DoppelPaymer, uzay ve savunma endüstrisindeki satıcıları hedef alır ve ödeme yapmayan kuruluşları utandırmak için kendi web sitesinde ifşa edilen özel verileri listeler. Bu, herhangi bir kuruluş için utanç verici ve maliyetli bir sorundur, ancak inovasyonla büyüyen herhangi bir şirketin sonu olabilir.
Siber suçlular verilerinize üçüncü bir taraf aracılığıyla eriştiğinde, bu ihlal onların oyun sonu olmayabilir. Bu basitçe daha büyük bir korsanlık, saldırı ve ihlal kampanyasının açılış sahnesi olabilir veya çalınan bilgiler kimlik avı dolandırıcılıklarında veya diğer dolandırıcılıklarda kullanılmak üzere tasarlanmış olabilir.

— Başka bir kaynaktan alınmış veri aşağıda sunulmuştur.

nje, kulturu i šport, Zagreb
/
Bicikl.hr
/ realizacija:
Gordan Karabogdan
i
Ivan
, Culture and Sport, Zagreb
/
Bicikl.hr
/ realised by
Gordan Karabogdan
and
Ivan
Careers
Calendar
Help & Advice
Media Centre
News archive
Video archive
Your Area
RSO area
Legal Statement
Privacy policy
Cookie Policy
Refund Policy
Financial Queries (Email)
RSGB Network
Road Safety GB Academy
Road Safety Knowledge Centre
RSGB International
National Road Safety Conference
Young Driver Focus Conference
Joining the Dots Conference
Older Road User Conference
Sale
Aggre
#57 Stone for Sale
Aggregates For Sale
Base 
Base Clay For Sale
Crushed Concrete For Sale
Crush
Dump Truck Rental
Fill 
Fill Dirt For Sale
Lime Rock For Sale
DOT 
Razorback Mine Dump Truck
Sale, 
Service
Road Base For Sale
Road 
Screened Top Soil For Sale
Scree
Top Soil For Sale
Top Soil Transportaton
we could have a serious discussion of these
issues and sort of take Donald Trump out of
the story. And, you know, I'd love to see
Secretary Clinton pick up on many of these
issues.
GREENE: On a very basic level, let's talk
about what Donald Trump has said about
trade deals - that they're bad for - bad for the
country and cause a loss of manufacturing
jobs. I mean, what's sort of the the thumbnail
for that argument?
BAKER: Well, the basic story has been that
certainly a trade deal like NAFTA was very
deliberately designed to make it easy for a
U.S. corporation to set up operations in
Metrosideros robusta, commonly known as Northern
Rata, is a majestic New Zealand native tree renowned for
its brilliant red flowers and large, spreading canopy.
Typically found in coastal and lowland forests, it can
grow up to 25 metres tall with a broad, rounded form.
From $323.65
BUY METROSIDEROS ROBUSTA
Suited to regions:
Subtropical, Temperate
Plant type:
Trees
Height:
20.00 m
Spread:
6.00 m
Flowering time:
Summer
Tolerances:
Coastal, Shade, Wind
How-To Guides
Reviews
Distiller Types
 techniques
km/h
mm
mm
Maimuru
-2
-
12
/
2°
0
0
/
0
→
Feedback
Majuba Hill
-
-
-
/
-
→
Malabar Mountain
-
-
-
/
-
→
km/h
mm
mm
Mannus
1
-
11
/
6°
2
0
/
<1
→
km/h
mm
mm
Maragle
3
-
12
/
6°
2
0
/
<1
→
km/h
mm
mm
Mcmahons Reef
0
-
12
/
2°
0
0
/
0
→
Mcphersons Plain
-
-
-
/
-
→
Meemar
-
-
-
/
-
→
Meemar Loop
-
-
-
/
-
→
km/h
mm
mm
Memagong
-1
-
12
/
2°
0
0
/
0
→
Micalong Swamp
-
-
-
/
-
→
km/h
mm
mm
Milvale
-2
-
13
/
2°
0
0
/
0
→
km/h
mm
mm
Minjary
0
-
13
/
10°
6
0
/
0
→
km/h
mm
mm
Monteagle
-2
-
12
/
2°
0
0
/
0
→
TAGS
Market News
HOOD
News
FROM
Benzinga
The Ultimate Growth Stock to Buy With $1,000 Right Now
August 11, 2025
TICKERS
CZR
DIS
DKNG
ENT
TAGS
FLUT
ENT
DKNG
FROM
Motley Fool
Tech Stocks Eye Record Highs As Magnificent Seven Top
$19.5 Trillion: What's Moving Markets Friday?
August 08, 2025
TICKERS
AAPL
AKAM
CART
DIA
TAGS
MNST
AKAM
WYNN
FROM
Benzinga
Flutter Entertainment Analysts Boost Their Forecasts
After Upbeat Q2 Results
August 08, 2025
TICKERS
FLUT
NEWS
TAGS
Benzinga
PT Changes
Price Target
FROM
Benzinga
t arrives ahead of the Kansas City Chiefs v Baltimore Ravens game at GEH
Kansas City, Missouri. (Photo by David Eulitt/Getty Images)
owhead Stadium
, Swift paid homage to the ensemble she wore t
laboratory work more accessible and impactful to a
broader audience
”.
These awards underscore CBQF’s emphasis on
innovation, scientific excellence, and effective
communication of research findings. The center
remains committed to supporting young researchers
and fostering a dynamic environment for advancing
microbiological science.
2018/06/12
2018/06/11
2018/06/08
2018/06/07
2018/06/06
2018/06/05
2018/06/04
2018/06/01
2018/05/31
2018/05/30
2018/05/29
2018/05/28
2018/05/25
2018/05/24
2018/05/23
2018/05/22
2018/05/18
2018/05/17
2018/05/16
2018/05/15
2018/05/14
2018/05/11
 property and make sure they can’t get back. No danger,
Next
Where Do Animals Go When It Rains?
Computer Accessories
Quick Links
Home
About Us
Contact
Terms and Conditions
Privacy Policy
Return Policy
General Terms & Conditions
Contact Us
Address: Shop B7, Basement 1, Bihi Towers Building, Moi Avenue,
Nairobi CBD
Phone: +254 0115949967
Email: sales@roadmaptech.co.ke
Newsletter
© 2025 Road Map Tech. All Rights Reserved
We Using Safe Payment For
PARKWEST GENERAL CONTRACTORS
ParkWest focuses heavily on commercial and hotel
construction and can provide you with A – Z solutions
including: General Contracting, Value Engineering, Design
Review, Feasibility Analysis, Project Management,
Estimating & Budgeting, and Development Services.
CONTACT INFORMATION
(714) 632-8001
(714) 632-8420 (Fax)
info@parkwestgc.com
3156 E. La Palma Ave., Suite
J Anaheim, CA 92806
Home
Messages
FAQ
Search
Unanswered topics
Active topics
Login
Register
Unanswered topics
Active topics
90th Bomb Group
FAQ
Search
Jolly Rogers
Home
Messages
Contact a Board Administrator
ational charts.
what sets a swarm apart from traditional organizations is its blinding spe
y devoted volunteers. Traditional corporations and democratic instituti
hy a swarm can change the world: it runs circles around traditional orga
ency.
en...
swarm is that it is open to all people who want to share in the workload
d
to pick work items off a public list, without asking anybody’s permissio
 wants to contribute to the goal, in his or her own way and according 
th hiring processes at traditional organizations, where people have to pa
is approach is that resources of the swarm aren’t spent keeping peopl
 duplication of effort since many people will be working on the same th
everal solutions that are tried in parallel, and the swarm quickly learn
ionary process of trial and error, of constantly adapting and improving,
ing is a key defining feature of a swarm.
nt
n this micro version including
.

Geçtiğimiz Şubat ayında bir üçüncü taraf hizmet sağlayıcısı aracılığıyla ihlal edilen büyük bir şirket örneğini ele alalım. Siber suçlular kişisel bilgilere erişim sağladılar ancak şirketin sistemlerine hiç dokunmadılar. Bu bilgi daha sonraki saldırılarda kullanılabilir.
Maalesef, ihlaller ve ifşa edilen kayıtlar söz konusu olduğunda, satıcınızın hatalı olması veya sizin kendi hatanız olması önemli değildir. Müşterilerin hatırlayacağı şey, bilgilerinin size güvendiği ve daha sonra ifşa veya çalınmış olmasıdır. İhlal yeterince ciddiyse, kuruluşunuzla tekrar iş yapmadan önce iki kez düşünebilirler.
Kendinizi bir üçüncü taraf veri ihlaline karşı korumanın en iyi yolu, zaman ve enerji gerektiren bir süreç olan satıcılarınız söz konusu olduğunda gerekli özeni göstermektir. Üçüncü şahıs ilişkilerini yönetmek için harcanan idari süreyi ve çabayı azaltmak için, sürecin bölümlerini otomatikleştiren bir araç düşünün.